The defendants demurred on the general grounds, and urged that the petition failed to show with that degree of certainty which is required by law all the owners of the property and the exact interest of each of such owners. Upon the hearing the demurrer was overruled, and the defendants except.
If the petition as amended indicates doubt as to the validity of the title to be acquired by a purchaser at the sale, which would discourage bidders, the demurrer should have been sustained and the petition dismissed. Hill v.
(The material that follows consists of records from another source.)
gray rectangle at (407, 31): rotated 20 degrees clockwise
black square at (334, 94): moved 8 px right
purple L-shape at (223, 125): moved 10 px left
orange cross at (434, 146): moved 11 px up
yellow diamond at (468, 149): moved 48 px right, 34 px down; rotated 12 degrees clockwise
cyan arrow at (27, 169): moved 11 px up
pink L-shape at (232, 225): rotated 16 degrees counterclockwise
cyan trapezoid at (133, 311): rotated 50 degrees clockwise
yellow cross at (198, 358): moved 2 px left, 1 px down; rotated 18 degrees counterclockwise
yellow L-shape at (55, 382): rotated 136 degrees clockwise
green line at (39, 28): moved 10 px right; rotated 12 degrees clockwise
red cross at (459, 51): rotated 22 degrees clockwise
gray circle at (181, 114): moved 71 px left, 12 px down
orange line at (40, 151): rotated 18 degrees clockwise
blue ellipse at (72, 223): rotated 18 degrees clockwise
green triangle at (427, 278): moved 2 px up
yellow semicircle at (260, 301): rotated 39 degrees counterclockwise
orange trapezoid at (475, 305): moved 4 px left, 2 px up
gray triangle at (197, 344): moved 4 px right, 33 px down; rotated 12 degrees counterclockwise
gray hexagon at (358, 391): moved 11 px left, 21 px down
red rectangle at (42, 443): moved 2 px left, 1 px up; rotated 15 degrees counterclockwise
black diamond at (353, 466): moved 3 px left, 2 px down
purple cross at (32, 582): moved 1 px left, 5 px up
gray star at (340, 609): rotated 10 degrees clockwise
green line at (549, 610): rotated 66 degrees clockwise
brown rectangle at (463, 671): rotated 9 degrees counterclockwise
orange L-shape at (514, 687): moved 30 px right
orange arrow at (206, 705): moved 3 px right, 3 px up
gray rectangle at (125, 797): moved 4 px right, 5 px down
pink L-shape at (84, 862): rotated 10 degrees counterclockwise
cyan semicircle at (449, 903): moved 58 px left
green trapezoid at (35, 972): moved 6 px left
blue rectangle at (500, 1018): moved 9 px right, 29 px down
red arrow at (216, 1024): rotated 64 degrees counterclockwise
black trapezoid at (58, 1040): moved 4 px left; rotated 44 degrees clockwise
McCandless,
The most serious question as to the title arises on account of the restrictions contained in the deed from the original grantor, The Georgia Development Company, and the clause in that deed, to the effect that in the event any of the four express restrictions were violated the title would thereupon immediately revert to the grantor or, in the event of its prior dissolution, to any or all of its stockholders. *523
To offer the property in question for sale subject to these restrictions and the reverter clause, would undoubtedly render the title uncertain and thereby discourage bidding. But this reversionary interest is such an estate as may be legally assigned. Cooper v. Davis,
Another matter that is urged here as creating a doubt and uncertainty as to the title is the provision of a will of a joint owner of the property whereby minors own an interest, and it is possible that children yet unborn have an interest. But in view of the fact that the executors of the will are parties to this action, and that guardians of the minors and trustees of interests belonging to minors are all parties to this suit, a judgment granting the relief here sought would be conclusive and binding upon all minors, whether in life or yet unborn. Code, § 113-801; Peck v. Watson,
The allegations — showing these complicated questions and causing it to appear that a proper distribution of the proceeds of the sale of three apartment houses not divisible in kind will require an adjudication as to the precise interests of the various interested parties, and showing the difficulty of executing a deed of sale by the owners — make a case justifying the appointment of a receiver and the sale of the property by such receiver under the order of the court, as well as a distribution of the proceeds under the order of the court. Code, §§ 85-1501, 85-1502, 85-1504. The petition alleged a cause of action and was not subject to the grounds of the demurrer, and the court did not err in overruling the same.
Judgment affirmed. All the Justices concur.